(Beginning of Data shown)

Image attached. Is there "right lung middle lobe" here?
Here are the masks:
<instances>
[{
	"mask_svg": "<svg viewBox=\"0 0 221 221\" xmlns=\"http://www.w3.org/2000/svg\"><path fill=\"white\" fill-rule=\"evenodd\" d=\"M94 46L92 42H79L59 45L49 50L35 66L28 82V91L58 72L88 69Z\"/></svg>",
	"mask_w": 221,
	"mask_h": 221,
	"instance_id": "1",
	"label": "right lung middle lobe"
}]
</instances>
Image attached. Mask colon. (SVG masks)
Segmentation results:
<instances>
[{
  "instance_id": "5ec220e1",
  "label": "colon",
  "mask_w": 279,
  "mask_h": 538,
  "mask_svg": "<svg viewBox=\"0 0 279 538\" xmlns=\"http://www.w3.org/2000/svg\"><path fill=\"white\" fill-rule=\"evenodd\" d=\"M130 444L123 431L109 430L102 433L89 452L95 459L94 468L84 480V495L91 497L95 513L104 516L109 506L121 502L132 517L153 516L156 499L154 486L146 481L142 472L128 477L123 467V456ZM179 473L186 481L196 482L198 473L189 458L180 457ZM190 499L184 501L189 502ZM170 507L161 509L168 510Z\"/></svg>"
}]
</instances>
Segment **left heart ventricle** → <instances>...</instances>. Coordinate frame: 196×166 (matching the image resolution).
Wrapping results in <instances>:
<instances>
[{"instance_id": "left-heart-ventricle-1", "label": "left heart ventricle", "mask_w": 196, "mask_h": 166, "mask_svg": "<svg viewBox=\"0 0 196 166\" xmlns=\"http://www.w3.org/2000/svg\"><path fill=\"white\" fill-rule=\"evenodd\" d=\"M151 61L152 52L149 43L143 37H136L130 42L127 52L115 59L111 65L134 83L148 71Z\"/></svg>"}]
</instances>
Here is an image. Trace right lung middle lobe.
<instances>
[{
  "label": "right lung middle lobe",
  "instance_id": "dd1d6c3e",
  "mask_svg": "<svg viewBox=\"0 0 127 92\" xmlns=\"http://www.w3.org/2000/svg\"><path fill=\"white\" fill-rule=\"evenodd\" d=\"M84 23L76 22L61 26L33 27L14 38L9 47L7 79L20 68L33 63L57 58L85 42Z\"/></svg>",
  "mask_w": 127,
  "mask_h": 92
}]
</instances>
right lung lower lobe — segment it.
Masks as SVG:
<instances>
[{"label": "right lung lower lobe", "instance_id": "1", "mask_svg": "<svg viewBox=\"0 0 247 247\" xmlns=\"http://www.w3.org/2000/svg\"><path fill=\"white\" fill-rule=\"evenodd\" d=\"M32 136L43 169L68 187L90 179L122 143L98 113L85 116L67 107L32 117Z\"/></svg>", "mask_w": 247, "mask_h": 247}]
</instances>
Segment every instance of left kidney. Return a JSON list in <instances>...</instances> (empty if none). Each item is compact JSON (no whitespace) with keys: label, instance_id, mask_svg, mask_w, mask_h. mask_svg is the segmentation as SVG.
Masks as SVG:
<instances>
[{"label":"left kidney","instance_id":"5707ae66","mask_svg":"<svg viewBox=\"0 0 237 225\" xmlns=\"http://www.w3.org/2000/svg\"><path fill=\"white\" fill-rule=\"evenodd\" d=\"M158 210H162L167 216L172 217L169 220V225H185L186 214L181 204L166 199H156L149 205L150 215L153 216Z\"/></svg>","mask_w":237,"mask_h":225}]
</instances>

(End of Data shown)

[Problem to work on]: Your answer should repeat every entry exactly.

[Result for this task]:
Image attached. Is there "right lung middle lobe" here?
Here are the masks:
<instances>
[{
	"mask_svg": "<svg viewBox=\"0 0 221 221\" xmlns=\"http://www.w3.org/2000/svg\"><path fill=\"white\" fill-rule=\"evenodd\" d=\"M94 46L92 42H79L59 45L49 50L35 66L28 82V91L58 72L88 69Z\"/></svg>",
	"mask_w": 221,
	"mask_h": 221,
	"instance_id": "1",
	"label": "right lung middle lobe"
}]
</instances>
Image attached. Mask colon. (SVG masks)
Segmentation results:
<instances>
[{
  "instance_id": "5ec220e1",
  "label": "colon",
  "mask_w": 279,
  "mask_h": 538,
  "mask_svg": "<svg viewBox=\"0 0 279 538\" xmlns=\"http://www.w3.org/2000/svg\"><path fill=\"white\" fill-rule=\"evenodd\" d=\"M130 444L123 431L109 430L102 433L89 452L95 459L94 468L84 480V495L91 497L95 513L104 516L109 506L121 502L132 517L153 516L156 499L154 486L146 481L142 472L128 477L123 467V456ZM179 473L186 481L196 482L198 473L189 458L180 457ZM190 499L184 501L189 502ZM170 507L161 509L168 510Z\"/></svg>"
}]
</instances>
Segment **left heart ventricle** → <instances>...</instances>. Coordinate frame: 196×166 (matching the image resolution).
Wrapping results in <instances>:
<instances>
[{"instance_id": "left-heart-ventricle-1", "label": "left heart ventricle", "mask_w": 196, "mask_h": 166, "mask_svg": "<svg viewBox=\"0 0 196 166\" xmlns=\"http://www.w3.org/2000/svg\"><path fill=\"white\" fill-rule=\"evenodd\" d=\"M151 61L152 52L149 43L143 37H136L130 42L127 52L115 59L111 65L134 83L148 71Z\"/></svg>"}]
</instances>
Here is an image. Trace right lung middle lobe.
<instances>
[{
  "label": "right lung middle lobe",
  "instance_id": "dd1d6c3e",
  "mask_svg": "<svg viewBox=\"0 0 127 92\" xmlns=\"http://www.w3.org/2000/svg\"><path fill=\"white\" fill-rule=\"evenodd\" d=\"M84 23L76 22L61 26L33 27L14 38L9 47L7 79L20 68L33 63L57 58L85 42Z\"/></svg>",
  "mask_w": 127,
  "mask_h": 92
}]
</instances>
right lung lower lobe — segment it.
Masks as SVG:
<instances>
[{"label": "right lung lower lobe", "instance_id": "1", "mask_svg": "<svg viewBox=\"0 0 247 247\" xmlns=\"http://www.w3.org/2000/svg\"><path fill=\"white\" fill-rule=\"evenodd\" d=\"M32 136L43 169L68 187L90 179L122 143L98 113L85 116L67 107L32 117Z\"/></svg>", "mask_w": 247, "mask_h": 247}]
</instances>
Segment every instance of left kidney. Return a JSON list in <instances>...</instances> (empty if none). Each item is compact JSON (no whitespace) with keys: label, instance_id, mask_svg, mask_w, mask_h. mask_svg is the segmentation as SVG.
Masks as SVG:
<instances>
[{"label":"left kidney","instance_id":"5707ae66","mask_svg":"<svg viewBox=\"0 0 237 225\" xmlns=\"http://www.w3.org/2000/svg\"><path fill=\"white\" fill-rule=\"evenodd\" d=\"M158 210H162L167 216L172 217L169 220V225H185L186 214L181 204L166 199H156L149 205L150 215L153 216Z\"/></svg>","mask_w":237,"mask_h":225}]
</instances>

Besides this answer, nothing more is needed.